• _PROBLEM TO SOLVE_
Note on the material below: return exactly the lines from the line that holds "Destaca la participación" through the line that holds "Alle filters", and leave out each picture.

• _DATA_
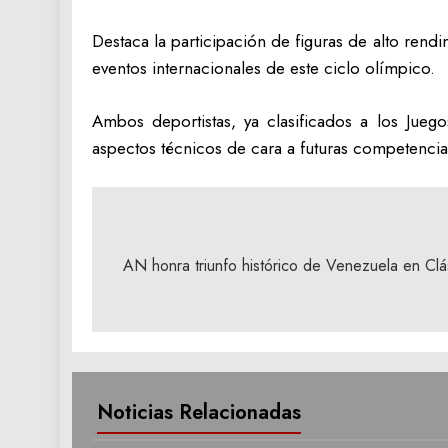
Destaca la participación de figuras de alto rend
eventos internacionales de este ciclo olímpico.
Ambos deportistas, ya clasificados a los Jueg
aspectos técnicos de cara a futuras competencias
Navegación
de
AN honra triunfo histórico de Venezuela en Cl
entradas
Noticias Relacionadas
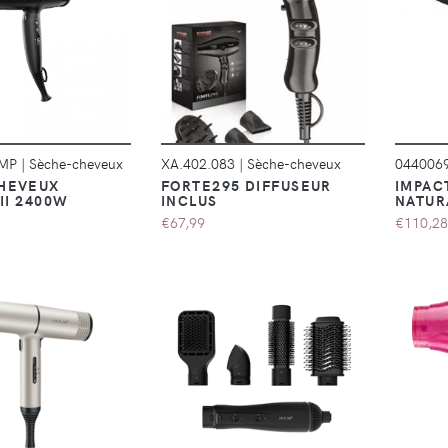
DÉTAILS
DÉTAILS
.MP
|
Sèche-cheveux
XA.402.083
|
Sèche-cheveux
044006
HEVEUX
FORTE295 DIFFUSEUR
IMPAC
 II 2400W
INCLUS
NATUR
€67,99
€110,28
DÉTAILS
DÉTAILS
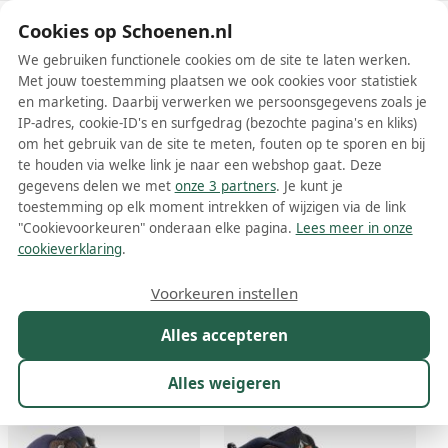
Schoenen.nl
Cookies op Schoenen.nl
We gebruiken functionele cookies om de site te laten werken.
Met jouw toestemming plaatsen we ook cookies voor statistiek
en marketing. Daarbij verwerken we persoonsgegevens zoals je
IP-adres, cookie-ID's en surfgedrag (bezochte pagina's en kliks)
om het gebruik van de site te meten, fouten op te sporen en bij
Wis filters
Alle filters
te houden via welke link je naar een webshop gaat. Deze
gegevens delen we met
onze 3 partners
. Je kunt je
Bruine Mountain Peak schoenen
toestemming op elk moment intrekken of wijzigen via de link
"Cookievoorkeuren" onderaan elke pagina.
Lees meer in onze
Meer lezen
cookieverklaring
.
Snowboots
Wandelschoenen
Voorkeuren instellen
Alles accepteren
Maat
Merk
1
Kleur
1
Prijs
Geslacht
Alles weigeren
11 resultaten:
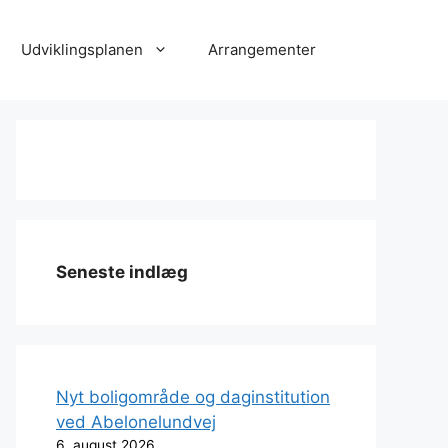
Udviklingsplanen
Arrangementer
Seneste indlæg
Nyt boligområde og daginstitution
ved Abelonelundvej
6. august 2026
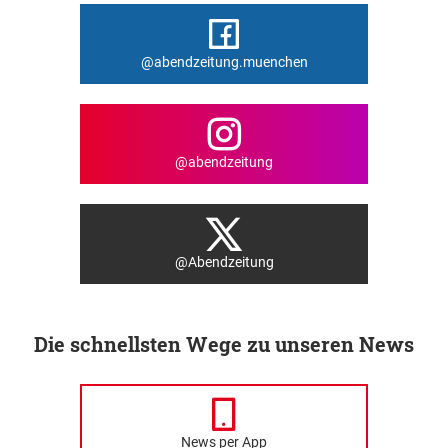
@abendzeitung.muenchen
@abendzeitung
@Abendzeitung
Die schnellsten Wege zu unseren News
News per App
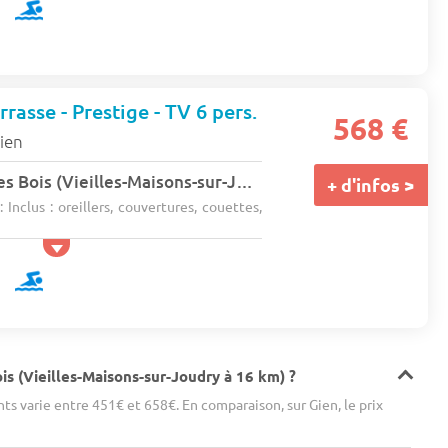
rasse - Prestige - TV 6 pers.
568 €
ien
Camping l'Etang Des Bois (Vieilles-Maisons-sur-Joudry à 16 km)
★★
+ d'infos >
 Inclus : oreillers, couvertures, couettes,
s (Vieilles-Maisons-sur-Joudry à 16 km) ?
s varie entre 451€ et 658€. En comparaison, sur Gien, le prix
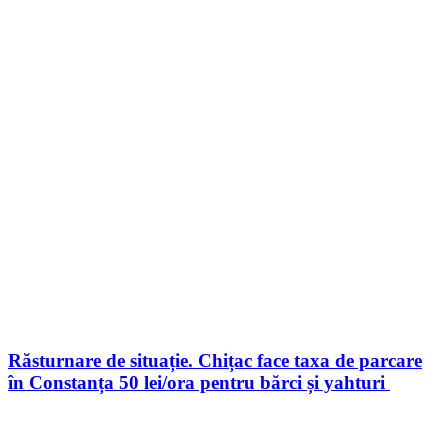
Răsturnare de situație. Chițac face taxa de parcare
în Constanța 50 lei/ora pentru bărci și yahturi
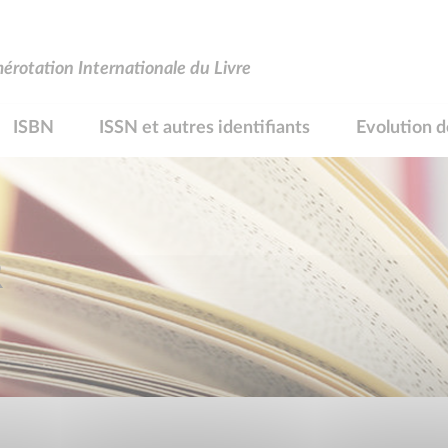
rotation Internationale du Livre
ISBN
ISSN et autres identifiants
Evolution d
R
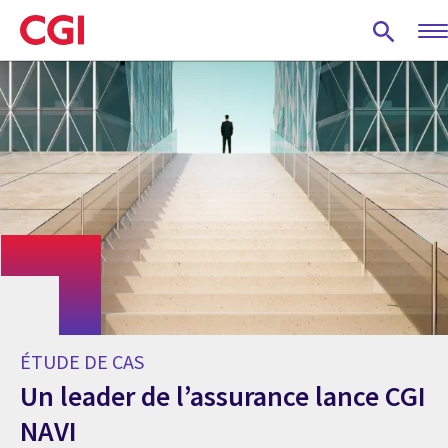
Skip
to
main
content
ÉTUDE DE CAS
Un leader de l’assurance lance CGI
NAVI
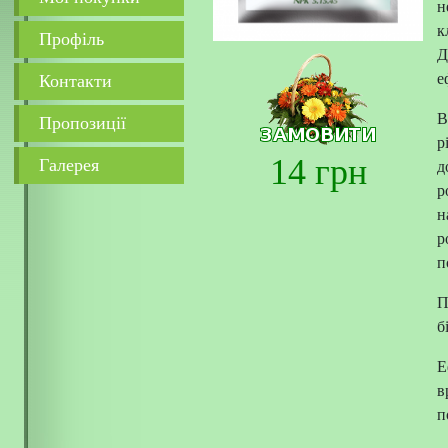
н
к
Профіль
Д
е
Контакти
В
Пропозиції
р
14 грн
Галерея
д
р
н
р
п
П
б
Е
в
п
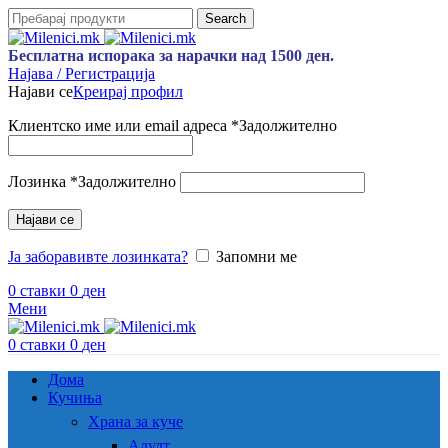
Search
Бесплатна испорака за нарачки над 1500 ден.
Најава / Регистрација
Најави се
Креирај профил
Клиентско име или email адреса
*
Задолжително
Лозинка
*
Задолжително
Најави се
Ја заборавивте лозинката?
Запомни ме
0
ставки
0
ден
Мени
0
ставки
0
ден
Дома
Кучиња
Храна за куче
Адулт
* * *
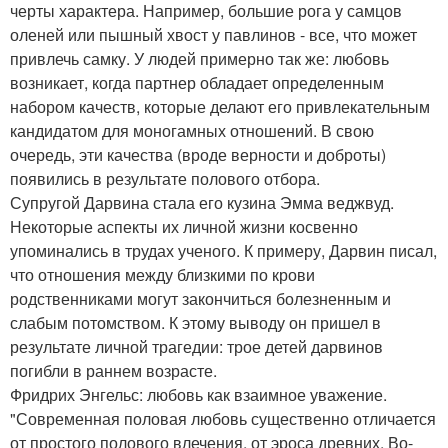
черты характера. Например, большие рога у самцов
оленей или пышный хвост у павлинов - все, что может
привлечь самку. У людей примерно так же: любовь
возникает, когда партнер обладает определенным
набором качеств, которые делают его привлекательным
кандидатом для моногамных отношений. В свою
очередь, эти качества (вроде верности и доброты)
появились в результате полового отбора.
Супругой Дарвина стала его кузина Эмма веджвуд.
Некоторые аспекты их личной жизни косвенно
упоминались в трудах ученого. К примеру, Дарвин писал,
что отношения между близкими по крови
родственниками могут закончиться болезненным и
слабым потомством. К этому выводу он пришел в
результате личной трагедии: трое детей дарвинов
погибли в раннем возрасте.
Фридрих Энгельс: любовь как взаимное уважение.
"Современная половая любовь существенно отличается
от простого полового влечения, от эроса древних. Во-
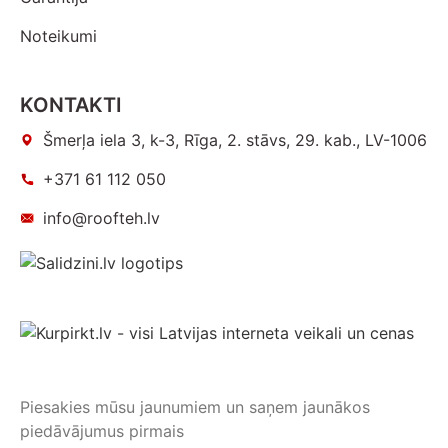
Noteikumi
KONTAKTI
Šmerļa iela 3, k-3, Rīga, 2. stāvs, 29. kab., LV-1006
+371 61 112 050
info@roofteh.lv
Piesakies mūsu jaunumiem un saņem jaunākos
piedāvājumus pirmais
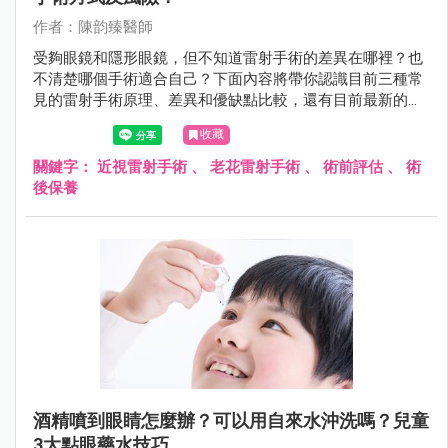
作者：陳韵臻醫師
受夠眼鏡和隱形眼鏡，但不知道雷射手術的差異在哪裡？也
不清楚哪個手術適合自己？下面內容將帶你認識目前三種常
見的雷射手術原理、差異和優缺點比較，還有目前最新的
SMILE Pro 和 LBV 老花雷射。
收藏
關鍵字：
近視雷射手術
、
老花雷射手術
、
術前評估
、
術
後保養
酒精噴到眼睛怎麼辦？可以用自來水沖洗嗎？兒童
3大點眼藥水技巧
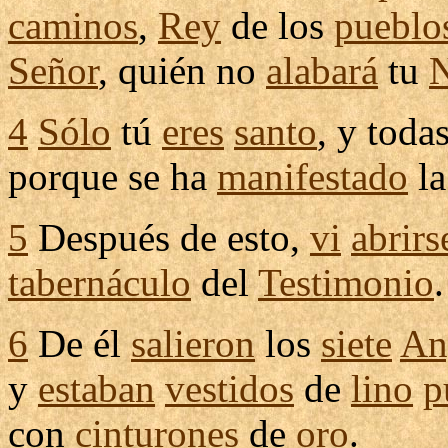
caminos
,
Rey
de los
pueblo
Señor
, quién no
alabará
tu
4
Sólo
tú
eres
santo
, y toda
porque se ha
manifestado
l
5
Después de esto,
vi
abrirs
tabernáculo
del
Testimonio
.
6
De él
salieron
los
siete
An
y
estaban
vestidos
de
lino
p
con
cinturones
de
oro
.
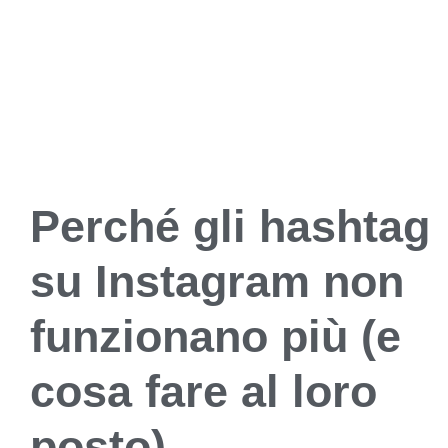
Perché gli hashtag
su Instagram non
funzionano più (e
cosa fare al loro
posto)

• _WRITTEN RESPONSE_
Destaca la participación de figuras de alto rend
eventos internacionales de este ciclo olímpico.
Ambos deportistas, ya clasificados a los Jueg
aspectos técnicos de cara a futuras competencias
Navegación
de
AN honra triunfo histórico de Venezuela en Cl
entradas
Noticias Relacionadas
DÉTAILS
DÉTAILS
.MP
|
Sèche-cheveux
XA.402.083
|
Sèche-cheveux
044006
HEVEUX
FORTE295 DIFFUSEUR
IMPAC
 II 2400W
INCLUS
NATUR
€67,99
€110,28
DÉTAILS
DÉTAILS
Schoenen.nl
Cookies op Schoenen.nl
We gebruiken functionele cookies om de site te laten werken.
Met jouw toestemming plaatsen we ook cookies voor statistiek
en marketing. Daarbij verwerken we persoonsgegevens zoals je
IP-adres, cookie-ID's en surfgedrag (bezochte pagina's en kliks)
om het gebruik van de site te meten, fouten op te sporen en bij
Wis filters
Alle filters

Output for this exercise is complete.